- Brief
Beginning with the line that contains "Target: colon. Output", write out each remaining line of the records below exactly. Do not copy any picture.

- Listed entries

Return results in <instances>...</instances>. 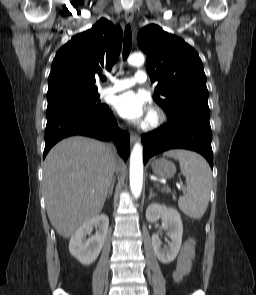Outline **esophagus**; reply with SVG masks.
Masks as SVG:
<instances>
[{"label": "esophagus", "mask_w": 256, "mask_h": 295, "mask_svg": "<svg viewBox=\"0 0 256 295\" xmlns=\"http://www.w3.org/2000/svg\"><path fill=\"white\" fill-rule=\"evenodd\" d=\"M133 16H134V14H133L132 10H127L126 11L125 18H126L127 22H131L133 20ZM129 134H130L131 142L133 143L134 141H136L137 135L132 131H130Z\"/></svg>", "instance_id": "esophagus-1"}]
</instances>
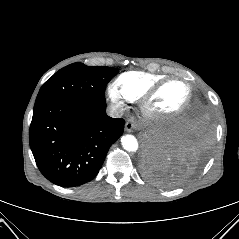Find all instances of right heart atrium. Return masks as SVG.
Instances as JSON below:
<instances>
[{
    "label": "right heart atrium",
    "mask_w": 239,
    "mask_h": 239,
    "mask_svg": "<svg viewBox=\"0 0 239 239\" xmlns=\"http://www.w3.org/2000/svg\"><path fill=\"white\" fill-rule=\"evenodd\" d=\"M107 94L112 104L119 110L123 109L129 101L115 83L108 86Z\"/></svg>",
    "instance_id": "d8ad5b80"
}]
</instances>
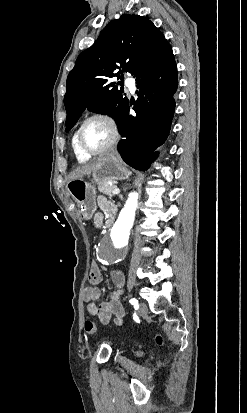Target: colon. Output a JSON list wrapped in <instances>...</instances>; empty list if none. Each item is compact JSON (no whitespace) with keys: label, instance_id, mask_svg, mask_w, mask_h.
I'll list each match as a JSON object with an SVG mask.
<instances>
[{"label":"colon","instance_id":"obj_1","mask_svg":"<svg viewBox=\"0 0 247 413\" xmlns=\"http://www.w3.org/2000/svg\"><path fill=\"white\" fill-rule=\"evenodd\" d=\"M88 282L90 284H95L101 281V267L97 265L96 262H89L88 263ZM96 324L92 319H86L84 321V331L87 334L94 335L96 334ZM155 341L157 344L162 345L164 343V339L161 333L155 334Z\"/></svg>","mask_w":247,"mask_h":413}]
</instances>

- Expected output
Target: colon. Output a JSON list wrapped in <instances>...</instances>; empty list if none. Each item is compact JSON (no whitespace) with keys: label, instance_id, mask_svg, mask_w, mask_h.
I'll list each match as a JSON object with an SVG mask.
<instances>
[{"label":"colon","instance_id":"obj_1","mask_svg":"<svg viewBox=\"0 0 247 413\" xmlns=\"http://www.w3.org/2000/svg\"><path fill=\"white\" fill-rule=\"evenodd\" d=\"M88 282L90 284H95L101 281V267L97 265L96 262H89L88 263ZM96 324L92 319H86L84 321V331L87 334L94 335L96 334ZM155 341L157 344L162 345L164 343V339L161 333L155 334Z\"/></svg>","mask_w":247,"mask_h":413}]
</instances>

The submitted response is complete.